According to an IRS announcement on its website, the competent authorities of the U.S. and Malta have concluded an arrangement on the exchange of Country-by-Country Reports. The competent authority arrangement (CAA) for exchange of country-by-country reports is on the basis of a double tax convention (DTC). The agreement was signed on 20 July 2017.
Under the arrangement, both countries desire to increase international tax transparency and improve access of their respective tax authorities to information regarding the global allocation of the income, the taxes paid, and certain indicators of the location of economic activity among tax jurisdictions. The country-by-country report is an annual report filed by large multinational groups to be used by tax administrations. The CbC Report is one element of a standardized approach to transfer pricing documentation with a view to assessing high-level transfer pricing risks and other base erosion and profit shifting related risks, as well as for economic and statistical analysis.
The first fiscal year for which the U.S. and Malta intend to exchange CbC Reports is the fiscal years of MNE Groups commencing on or after January 1, 2016. The CbC Report is intended to be exchanged as soon as possible and no later than 18 months after the last day of the fiscal year of the MNE Group to which the CbC Report relates. CbC Reports with respect to fiscal years of MNE Groups commencing on or after January 1, 2017 are intended to be exchanged as soon as possible and no later than 15 months after the last day of the fiscal year of the MNE Group to which the CbC Report relates.
The Competent Authorities intend to exchange the CbC Reports automatically through a common schema in Extensible Markup Language (XML).
On 25 May 2017, the general council of Andorra approved the Double Taxation Agreement (DTA) with Malta for the avoidance of double taxation and the prevention of fiscal evasion with respect to taxes on income.
On 1 May 2017, Mr. Petro Poroshenko, the President of Ukraine signed a law ratifying the Double Taxation Agreement (DTA) with Malta.
Under the provisions of the treaty, the withholding tax on dividend income shall not exceed 5% of the gross amount of the dividends if the beneficial owner is a company which controls directly or indirectly at least 20 per cent of the company paying the dividends and 15% of the gross amount of the dividends in all other cases. For interest and royalty income a maximum 10% withholding tax applies.

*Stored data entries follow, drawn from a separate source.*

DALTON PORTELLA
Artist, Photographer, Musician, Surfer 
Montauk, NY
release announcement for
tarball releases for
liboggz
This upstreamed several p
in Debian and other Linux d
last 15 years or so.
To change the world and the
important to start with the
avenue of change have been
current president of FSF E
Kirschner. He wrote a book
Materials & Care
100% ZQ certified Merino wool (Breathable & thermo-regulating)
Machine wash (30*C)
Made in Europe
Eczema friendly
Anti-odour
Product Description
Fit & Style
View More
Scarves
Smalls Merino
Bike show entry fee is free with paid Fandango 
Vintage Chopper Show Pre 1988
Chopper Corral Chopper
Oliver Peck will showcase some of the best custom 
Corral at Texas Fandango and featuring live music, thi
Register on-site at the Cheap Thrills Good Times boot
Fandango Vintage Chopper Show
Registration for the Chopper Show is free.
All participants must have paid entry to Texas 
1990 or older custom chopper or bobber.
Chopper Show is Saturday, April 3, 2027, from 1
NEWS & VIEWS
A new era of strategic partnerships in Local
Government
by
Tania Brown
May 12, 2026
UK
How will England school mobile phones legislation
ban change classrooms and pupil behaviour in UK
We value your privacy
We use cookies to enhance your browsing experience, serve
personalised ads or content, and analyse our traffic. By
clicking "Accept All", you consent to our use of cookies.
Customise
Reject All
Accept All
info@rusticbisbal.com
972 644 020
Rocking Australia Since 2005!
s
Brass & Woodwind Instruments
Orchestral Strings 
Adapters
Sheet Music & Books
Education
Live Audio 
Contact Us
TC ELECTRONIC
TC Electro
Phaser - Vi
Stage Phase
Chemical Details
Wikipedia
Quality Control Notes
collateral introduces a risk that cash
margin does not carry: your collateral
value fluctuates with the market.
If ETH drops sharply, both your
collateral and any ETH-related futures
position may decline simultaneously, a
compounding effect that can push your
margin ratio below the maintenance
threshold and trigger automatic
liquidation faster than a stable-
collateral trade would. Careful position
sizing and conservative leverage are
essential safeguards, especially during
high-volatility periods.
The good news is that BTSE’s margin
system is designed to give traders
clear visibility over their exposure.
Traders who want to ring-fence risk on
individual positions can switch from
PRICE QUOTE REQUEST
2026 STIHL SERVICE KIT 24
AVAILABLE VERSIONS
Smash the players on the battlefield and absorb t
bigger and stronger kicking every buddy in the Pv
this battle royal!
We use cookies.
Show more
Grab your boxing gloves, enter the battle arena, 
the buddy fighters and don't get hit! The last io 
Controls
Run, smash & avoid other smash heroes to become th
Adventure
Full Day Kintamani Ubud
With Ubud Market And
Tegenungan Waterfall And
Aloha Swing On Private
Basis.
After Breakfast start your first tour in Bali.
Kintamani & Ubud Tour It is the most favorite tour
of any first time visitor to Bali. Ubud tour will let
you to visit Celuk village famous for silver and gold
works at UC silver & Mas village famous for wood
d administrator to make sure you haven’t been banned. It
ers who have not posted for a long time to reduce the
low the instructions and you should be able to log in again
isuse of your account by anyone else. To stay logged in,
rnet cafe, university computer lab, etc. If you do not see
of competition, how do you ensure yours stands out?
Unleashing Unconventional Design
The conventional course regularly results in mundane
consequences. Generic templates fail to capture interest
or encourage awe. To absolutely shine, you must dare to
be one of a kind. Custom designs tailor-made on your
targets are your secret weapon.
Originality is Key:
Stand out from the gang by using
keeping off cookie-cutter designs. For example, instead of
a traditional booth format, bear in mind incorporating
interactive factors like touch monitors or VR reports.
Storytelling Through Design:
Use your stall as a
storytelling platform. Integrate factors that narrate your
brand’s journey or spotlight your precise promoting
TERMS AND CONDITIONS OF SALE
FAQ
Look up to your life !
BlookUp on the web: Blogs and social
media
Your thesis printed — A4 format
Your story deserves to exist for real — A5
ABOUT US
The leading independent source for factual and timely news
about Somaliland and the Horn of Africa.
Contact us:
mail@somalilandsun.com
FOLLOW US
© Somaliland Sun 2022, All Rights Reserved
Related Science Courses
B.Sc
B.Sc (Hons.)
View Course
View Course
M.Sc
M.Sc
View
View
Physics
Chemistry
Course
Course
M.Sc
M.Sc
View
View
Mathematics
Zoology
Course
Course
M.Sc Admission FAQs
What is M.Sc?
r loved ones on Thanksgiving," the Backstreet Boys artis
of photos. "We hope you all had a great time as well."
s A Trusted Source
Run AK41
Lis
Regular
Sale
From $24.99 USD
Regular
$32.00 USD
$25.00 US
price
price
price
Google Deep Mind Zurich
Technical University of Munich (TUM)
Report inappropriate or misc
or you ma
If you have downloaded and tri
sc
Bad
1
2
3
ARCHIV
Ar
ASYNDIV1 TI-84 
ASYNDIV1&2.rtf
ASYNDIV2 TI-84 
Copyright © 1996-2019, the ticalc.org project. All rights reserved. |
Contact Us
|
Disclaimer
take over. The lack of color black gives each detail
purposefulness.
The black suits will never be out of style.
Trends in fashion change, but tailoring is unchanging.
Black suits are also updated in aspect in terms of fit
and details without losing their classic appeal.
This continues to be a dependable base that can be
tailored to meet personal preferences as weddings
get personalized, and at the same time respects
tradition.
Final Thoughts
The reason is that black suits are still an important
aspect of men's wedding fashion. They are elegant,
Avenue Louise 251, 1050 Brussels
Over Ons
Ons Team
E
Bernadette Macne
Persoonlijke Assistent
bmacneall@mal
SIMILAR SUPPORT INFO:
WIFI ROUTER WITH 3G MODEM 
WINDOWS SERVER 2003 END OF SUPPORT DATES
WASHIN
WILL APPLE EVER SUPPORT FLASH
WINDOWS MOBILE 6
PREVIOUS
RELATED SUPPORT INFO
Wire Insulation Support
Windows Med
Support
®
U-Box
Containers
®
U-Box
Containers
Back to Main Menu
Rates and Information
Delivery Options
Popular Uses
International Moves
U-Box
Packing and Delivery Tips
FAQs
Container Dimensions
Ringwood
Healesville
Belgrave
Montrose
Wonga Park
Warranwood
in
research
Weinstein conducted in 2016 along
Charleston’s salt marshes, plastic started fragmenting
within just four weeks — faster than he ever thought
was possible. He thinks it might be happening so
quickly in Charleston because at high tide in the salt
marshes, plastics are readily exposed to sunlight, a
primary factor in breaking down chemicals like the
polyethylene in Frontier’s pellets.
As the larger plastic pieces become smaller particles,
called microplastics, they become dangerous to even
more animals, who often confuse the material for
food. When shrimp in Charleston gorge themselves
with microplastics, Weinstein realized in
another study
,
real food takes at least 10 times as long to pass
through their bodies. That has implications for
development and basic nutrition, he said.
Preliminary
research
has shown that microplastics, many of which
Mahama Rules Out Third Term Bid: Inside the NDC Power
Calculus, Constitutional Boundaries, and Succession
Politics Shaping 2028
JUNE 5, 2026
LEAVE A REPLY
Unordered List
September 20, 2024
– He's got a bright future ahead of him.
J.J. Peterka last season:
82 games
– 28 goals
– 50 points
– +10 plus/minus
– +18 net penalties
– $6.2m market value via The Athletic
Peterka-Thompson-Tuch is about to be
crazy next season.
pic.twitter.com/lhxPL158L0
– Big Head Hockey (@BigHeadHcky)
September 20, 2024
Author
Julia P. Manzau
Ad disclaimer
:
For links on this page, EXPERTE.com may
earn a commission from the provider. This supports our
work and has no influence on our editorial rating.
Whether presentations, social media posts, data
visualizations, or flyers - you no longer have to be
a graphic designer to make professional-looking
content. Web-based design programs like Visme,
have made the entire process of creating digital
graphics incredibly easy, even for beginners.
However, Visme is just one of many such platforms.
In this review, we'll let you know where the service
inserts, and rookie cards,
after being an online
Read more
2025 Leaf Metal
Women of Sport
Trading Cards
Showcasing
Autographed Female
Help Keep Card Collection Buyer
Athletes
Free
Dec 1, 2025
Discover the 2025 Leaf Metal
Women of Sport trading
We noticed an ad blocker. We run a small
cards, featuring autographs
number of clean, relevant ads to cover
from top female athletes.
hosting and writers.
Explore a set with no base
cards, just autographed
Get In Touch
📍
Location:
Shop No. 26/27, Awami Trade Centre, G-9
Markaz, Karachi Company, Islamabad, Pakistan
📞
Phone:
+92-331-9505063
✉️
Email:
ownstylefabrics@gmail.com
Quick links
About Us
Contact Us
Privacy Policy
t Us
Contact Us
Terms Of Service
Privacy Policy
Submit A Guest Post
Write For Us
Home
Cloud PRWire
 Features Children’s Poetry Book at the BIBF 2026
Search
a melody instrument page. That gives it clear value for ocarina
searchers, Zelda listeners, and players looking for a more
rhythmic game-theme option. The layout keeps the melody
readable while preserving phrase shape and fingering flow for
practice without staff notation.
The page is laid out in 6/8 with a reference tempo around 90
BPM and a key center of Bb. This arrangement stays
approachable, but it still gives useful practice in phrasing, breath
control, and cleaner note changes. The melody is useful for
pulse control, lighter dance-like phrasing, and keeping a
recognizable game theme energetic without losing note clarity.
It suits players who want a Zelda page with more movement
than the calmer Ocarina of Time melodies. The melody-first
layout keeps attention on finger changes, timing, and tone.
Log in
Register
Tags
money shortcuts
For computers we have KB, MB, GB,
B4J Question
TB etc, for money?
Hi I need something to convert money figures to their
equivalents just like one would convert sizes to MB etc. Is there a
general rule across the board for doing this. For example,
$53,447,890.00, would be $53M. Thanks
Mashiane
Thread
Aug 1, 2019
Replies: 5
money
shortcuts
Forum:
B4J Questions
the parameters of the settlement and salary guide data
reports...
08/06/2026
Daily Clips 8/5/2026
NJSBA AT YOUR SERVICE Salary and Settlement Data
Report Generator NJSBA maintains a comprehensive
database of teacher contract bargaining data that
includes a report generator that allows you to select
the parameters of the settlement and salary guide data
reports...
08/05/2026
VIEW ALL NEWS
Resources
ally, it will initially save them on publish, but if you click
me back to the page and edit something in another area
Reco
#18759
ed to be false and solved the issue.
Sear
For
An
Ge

The Parliament of Ukraine on 13 April 2017 ratified the income and capital tax treaty with Malta. The Convention and the protocol to it were signed by the Government of Ukraine and the Government of Malta in September 2013.
Under the provisions of the treaty, the withholding tax on dividend income shall not exceed 5% of the gross amount of the dividends if the beneficial owner is a company which controls directly or indirectly at least 20 per cent of the company paying the dividends and 15% of the gross amount of the dividends in all other cases.
For interest and royalty income a maximum 10% withholding tax applies.
On 31 January 2017, the Tax Information Exchange Agreement (TIEA) between Singapore and Malta was entered into force. This Agreement provides for the effective exchange of information regarding tax matters between the tax authorities including automatic exchange of information which is necessary for the exchange of financial account information based on the international standards formulated by the OECD, and is expected to contribute to the prevention of international tax evasion and tax abuse.
According to a press release of 27 January 2017, published by the OECD, as part of continuing efforts to boost transparency by multinational enterprises (MNEs), Gabon, Hungary, Indonesia, Lithuania, Malta, Mauritius and the Russian Federation have signed the Multilateral Competent Authority Agreement for Country-by-Country Reporting (CbC MCAA), bringing the total number of signatories to 57. Lithuania and Hungary joined the Agreement in October and December 2016 respectively.
The CbC MCAA is an efficient mechanism that allows signatories to bilaterally and automatically exchange Country-by-Country Reports with each other, as contemplated by Action 13 of the BEPS Action Plan. It will help ensure that tax administrations obtain a better understanding of how MNEs structure their operations, while also ensuring that the confidentiality and appropriate use of such information is safeguarded. Information on the activation of exchange relationships under the MCAA will be released in due course.
Gabon, Indonesia, Malta, Mauritius and the Russian Federation signed the Agreement at a signing ceremony held during the second meeting of the Inclusive Framework on BEPS on 26-27 January 2017. The inclusive framework brings together over 100 countries and jurisdictions to collaborate on the implementation of the OECD/G20 Base Erosion and Profit Shifting (BEPS) package.
The Inland Revenue Department of Malta issued guidelines for the use of the Mutual Agreement Procedure under the provisions of Article 96(2) of the Income Tax Act (ITA), on 15 December 2016. The procedure permits the Malta Competent Authority to interact with their counterparts in contracting states to a tax treaty or parties to the Arbitration Convention, in order to resolve international tax disputes.